Omwo­nenden moeten snel beter beschermd worden tegen land­bouwgif

Met dank overgenomen van Partij voor de Dieren (PvdD) i, gepubliceerd op donderdag 2 juli 2020.

2 juli 2020

De Partij voor de Dieren maant minister Schouten van LNV tot meer actie om omwonenden beter te beschermen tegen landbouwgif. Dit naar aanleiding van een nieuw advies van de Gezondheidsraad aan het kabinet, waarin staat dat uit voorzorg zo min mogelijk gespoten moet worden. Minister Schouten heeft al aangegeven dat zij dat niet van plan is. Daarom heeft PvdD-Kamerlid Frank Wassenberg een set kritische vragen gesteld.

“Dit is het zoveelste rapport dat benadrukt dat omwonenden uit voorzorg beschermd moeten worden tegen landbouwgif.
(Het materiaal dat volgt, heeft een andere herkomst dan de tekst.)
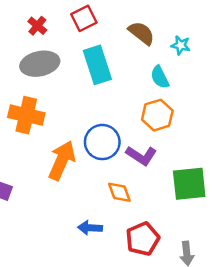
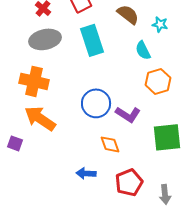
orange hexagon: (157, 115) -> (158, 81), moved
orange arrow: (62, 160) -> (40, 118), moved, turned -80

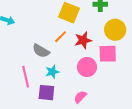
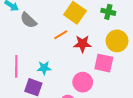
gray semicircle: (41, 51) -> (28, 20), moved
pink circle: (87, 67) -> (83, 82), moved

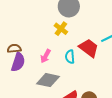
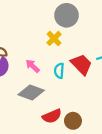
pink arrow: (46, 56) -> (33, 66), turned 96

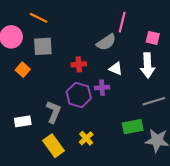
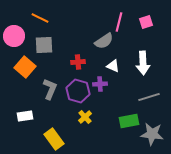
pink square: (153, 38) -> (146, 22), moved, turned -32
orange square: (23, 70) -> (25, 67), size x1.5
gray L-shape: (53, 112) -> (50, 89), moved
yellow cross: (86, 138) -> (85, 117), moved

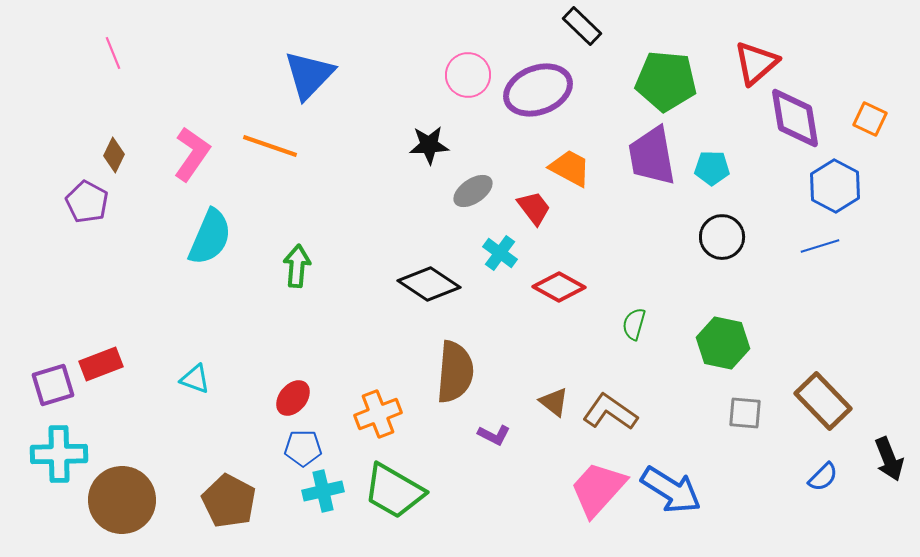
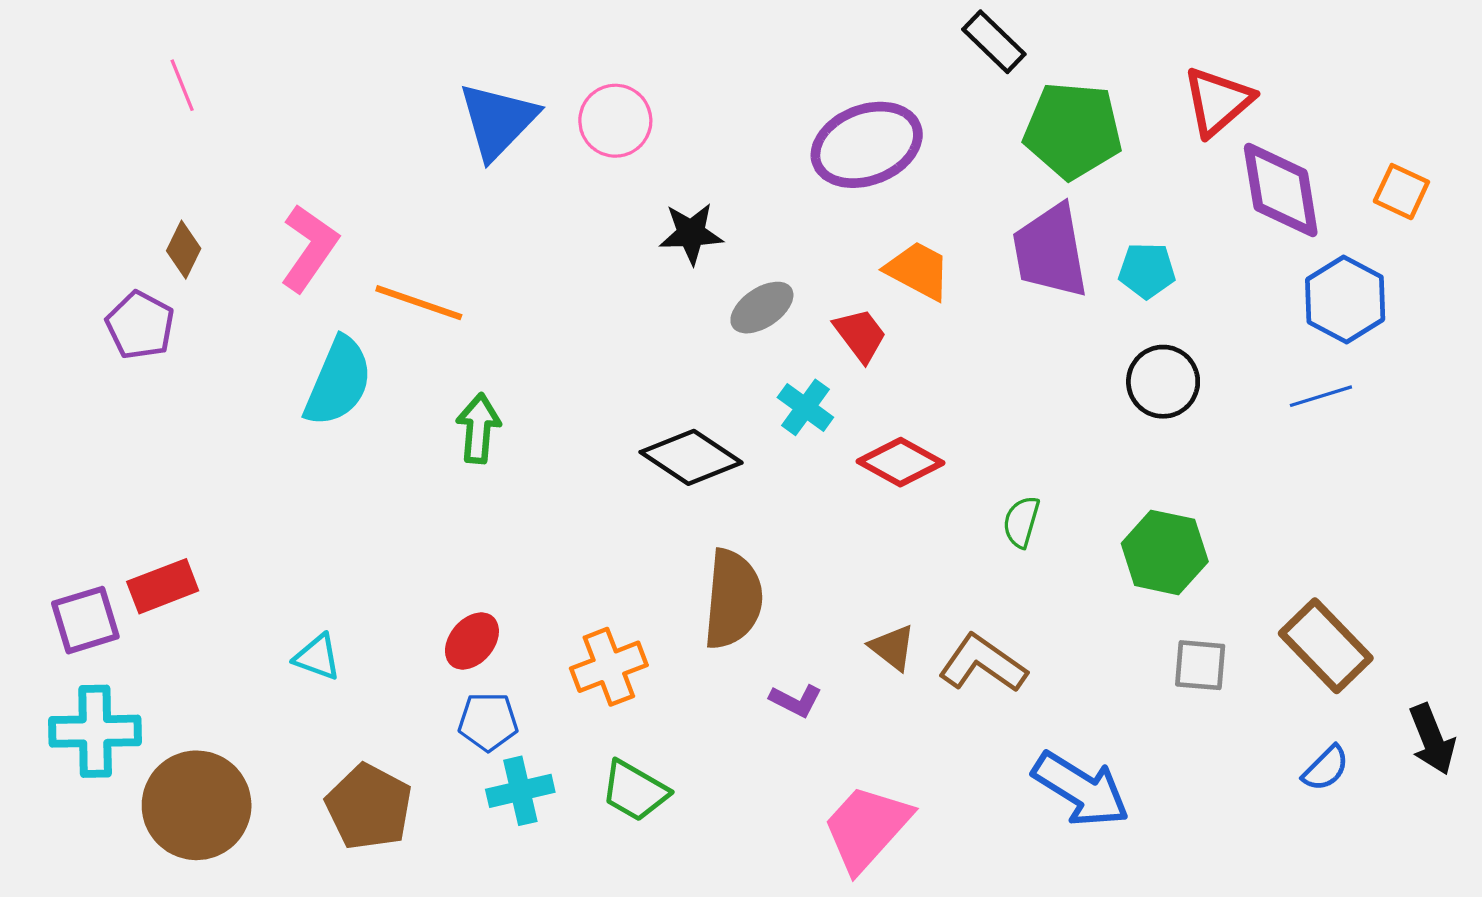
black rectangle: (582, 26) -> (994, 42), moved
pink circle: (468, 75) -> (615, 121), moved
orange line: (270, 146) -> (419, 303), moved
cyan triangle: (195, 379) -> (317, 657), moved
pink trapezoid: (598, 489) -> (867, 828), moved
green trapezoid: (394, 491) -> (635, 791), size x0.7

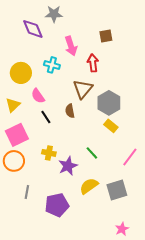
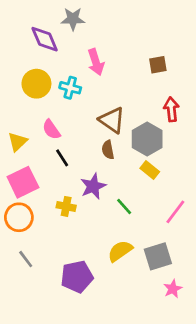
brown square: (106, 36) -> (158, 65), moved
red arrow: (93, 63) -> (171, 109), moved
yellow circle: (21, 73) -> (36, 84), moved
brown triangle: (83, 89) -> (112, 120), turned -35
brown semicircle: (70, 111) -> (108, 150), moved
purple star: (68, 166) -> (93, 186), moved
gray line: (27, 192) -> (26, 259), moved, turned -48
pink star: (122, 229) -> (173, 289), moved

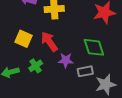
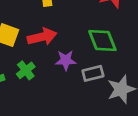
red arrow: (49, 42) -> (42, 37), turned 115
Toch durft de minister te stellen dat zij al voldoende maatregelen neemt en gaat zij niet over tot dwingende maatregelen voor terugdringen van gifgebruik,” licht Wassenberg toe. “Daarmee dient de minister de belangen van de chemische en de agro-industrie en delven de natuur en omwonenden het onderspit.”

In reactie op het advies van de Gezondheidsraad wijst het kabinet naar de nieuwe 'Toekomstvisie gewasbescherming 2030'. Daarin zouden allerlei duurzame doelen opgenomen zijn. “Maar de minister van LNV leidt daarmee de aandacht af van de doelen die al in 2013 gesteld waren voor 2023”, stelt Wassenberg. "En het heeft er alle schijn van dat die oude doelen niet gehaald gaan worden.” De Partij voor de Dieren benadrukt dat juist op korte termijn meer actie nodig is om de doelen voor vermindering van gifgebruik en verbeterde waterkwaliteit voor 2023 te halen.

Spuitvrije zones

Bovendien zet de Partij voor de Dieren de strijd voort voor spuitvrije zones ter bescherming van omwonenden van landbouwpercelen. De minister van LNV zegt dat zij daarvoor de wetenschappelijke onderbouwing mist, maar de Gezondheidsraad pleit juist voor handelen uit voorzorg, omdat het rondmaken van wetenschappelijk bewijs een proces van meerdere jaren is, waarop niet gewacht moet worden.

Toelating aanscherpen

Tot slot moet volgens de Gezondheidsraad de toelatingsprocedure voor het op de markt brengen van landbouwgif verder worden aangescherpt door bij de beoordeling te kijken naar mogelijke ontwikkelingsstoornissen bij ongeboren en jonge kinderen en naar neurologische risico’s (waaronder de ziekte van Parkinson). Daarbij moet rekening gehouden worden met de stapeleffecten van de blootstelling aan verschillende gifstoffen. De Partij voor de Dieren pleit er daarom voor een stop te zetten op de toelating van nieuwe middelen zolang de procedure niet aangescherpt is op deze punten.